Last week Professor Brenda Gayle Plummer was featured on a new episode of Deep Dish, a podcast from the Chicago Council on Global Affairs. The episode, titled “How Racial Injustice Shapes U.S. Foreign Policy,” delves into how the murder of George Floyd and the U.S. government’s reaction to national protests on racial injustice have raised concern over the demise of U.S. global leadership. Professor Plummer lends a historical gaze to the moments that have led up to the present nationwide and international protest. She states “we really can’t look at George Floyd in isolation…it was a spark that ignited a volatile situation that has been brewing for decades.”

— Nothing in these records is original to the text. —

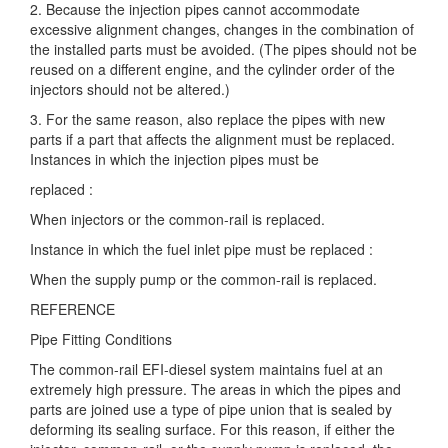
2. Because the injection pipes cannot accommodate
excessive alignment changes, changes in the combination of
the installed parts must be avoided. (The pipes should not be
reused on a different engine, and the cylinder order of the
injectors should not be altered.)
3. For the same reason, also replace the pipes with new
parts if a part that affects the alignment must be replaced.
Instances in which the injection pipes must be
replaced :
When injectors or the common-rail is replaced.
Instance in which the fuel inlet pipe must be replaced :
When the supply pump or the common-rail is replaced.
REFERENCE
Pipe Fitting Conditions
The common-rail EFI-diesel system maintains fuel at an
extremely high pressure. The areas in which the pipes and
parts are joined use a type of pipe union that is sealed by
deforming its sealing surface. For this reason, if either the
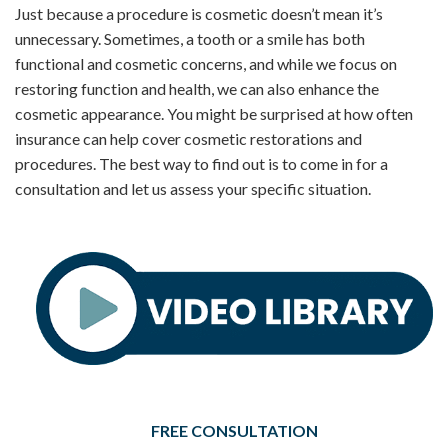
Just because a procedure is cosmetic doesn’t mean it’s
unnecessary. Sometimes, a tooth or a smile has both
functional and cosmetic concerns, and while we focus on
restoring function and health, we can also enhance the
cosmetic appearance. You might be surprised at how often
insurance can help cover cosmetic restorations and
procedures. The best way to find out is to come in for a
consultation and let us assess your specific situation.
FREE CONSULTATION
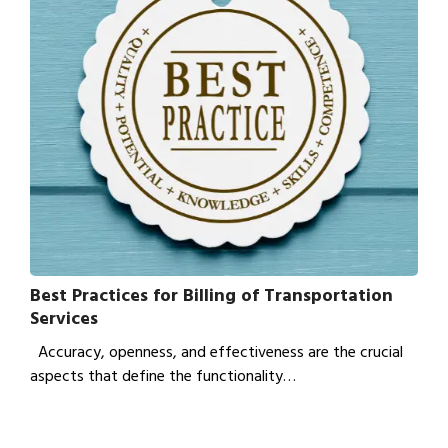
Best Practices for Billing of Transportation
Services
Accuracy, openness, and effectiveness are the crucial
aspects that define the functionality…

Of the international involvement in the protests, Professor Plummer says, “I think the widespread participation of not only African Americans, but of Black people and non-Black people all over the world suggests to me that behind this specific instance of this lynching of George Floyd is something larger. I think it is a rejection of a lot of the tenants and practices that leading world governments are currently expounding. And again, to the degree that these practices amplify inequality, they have been inherently racist.” She goes on to say, “I think we have to look at those institutions, persons, interests, what have you that are committed to this notion of government as being only involved in the very narrow idea of national security, a government that does not view illiteracy and poverty as national security issues.”
You can listen to the full episode of the podcast on the Deep Dish website.
Professor Brenda Gayle Plummer is a historian of Afro-American and 20th century U.S. history who specializes in the intersection of race and U.S. foreign relations.